Die Quellen sind alle ausgesprochen faszinierend; nicht alle Quellen werden aber sämtliche Benutzerinnen und Benutzer gleichermaßen interessieren. Die Zusammenstellung, die die drei Bände bieten, belegt vor allem die Vielfältigkeit und Multikontextualität des Phänomens frühneuzeitlicher Prophetie. In der Zusammenschau ergibt sich ein Bild des prophetischen Denkens, Sprechens und Schreibens als integrales Element der frühneuzeitlichen Kultur: Prophetie war eng mit vor allem historiografischer Gelehrsamkeit verflochten, verfolgte vielfältige und hochgradig kontextabhängige politische Intentionen, war aber auch – unabhängig von ihrer Intention – politisch funktionalisierbar. Deutlich wird, dass Prophetie nicht nur ein überkonfessionelles Phänomen war, sondern dass es auch strukturelle Analogien, inhaltliche Übereinstimmungen, Beeinflussungen und Vernetzungen zwischen protestantischen und katholischen Autoren gab. Deutlich wird auch, wie stark prophetisches Sprechen einerseits innerkirchlich verankert war, andererseits aber am Rand der etablierten Kirchen auch Möglichkeiten bot, heterodoxe Positionen zu formulieren und Gruppenbildung zu betreiben, und zwar auch für Akteure mit problematischen Sprecherrollen (etwa Frauen). Deutlich wird schließlich die europaweite Verbreitung des Phänomens während der gesamten Frühen Neuzeit – wenn auch immer wieder Konjunkturen und geografische Schwerpunkte auszumachen sind.

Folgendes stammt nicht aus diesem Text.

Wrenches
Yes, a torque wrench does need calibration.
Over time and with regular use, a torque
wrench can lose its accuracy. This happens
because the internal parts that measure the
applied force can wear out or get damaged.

Insgesamt handelt es sich also um eine sehr verdienstvolle Edition, die ein Thema mit äußerst vielen Anschlussstellen an andere Themenbereiche der frühneuzeitlichen Geschichte und Kultur für ein englischsprachiges Publikum prominent erschließt. Gleichzeitig leidet das Werk aber darunter, dass es im Hinblick auf seine Konzeption wie auf seine zentralen Begriffe viel zu unscharf bleibt. Die Auswahl der Quellen etwa erscheint mir, wenn nicht willkürlich, dann doch zumindest begründungsbedürftiger als dies hier geschieht.
Warum, wenn es um Prophetie im Protestantismus Mitteleuropas geht, weder das Phänomen der lutherischen Laienpropheten quellenmäßig vertreten ist noch die (quantitativ noch deutlich wichtiger) lutherische Apokalyptik des konfessionellen Zeitalters oder die reformierten Prophetien des 17. Jahrhunderts, ist inhaltlich kaum nachvollziehbar. Es mag sein, dass die betreffenden Texte besser bekannt oder leichter zugänglich sind – aber von der Sache her ergibt sich öfter der Eindruck, dass es den Herausgebern vor allem um ›heterodoxe‹ Positionen außerhalb der etablierten Kirchen geht. Dies hat im Hinblick auf bestimmte Konzeptionen von Prophetie seinen Sinn (denn die Konfessionskirchen taten sich oft schwer mit Prophetie). Wenn man allerdings zum Beispiel Apokalyptik generell unter den Begriff der Prophetie subsumieren möchte, wie dies hier zum Teil geschieht, ist der Ausschluss bestimmter protestantischer Phänomene kaum verständlich.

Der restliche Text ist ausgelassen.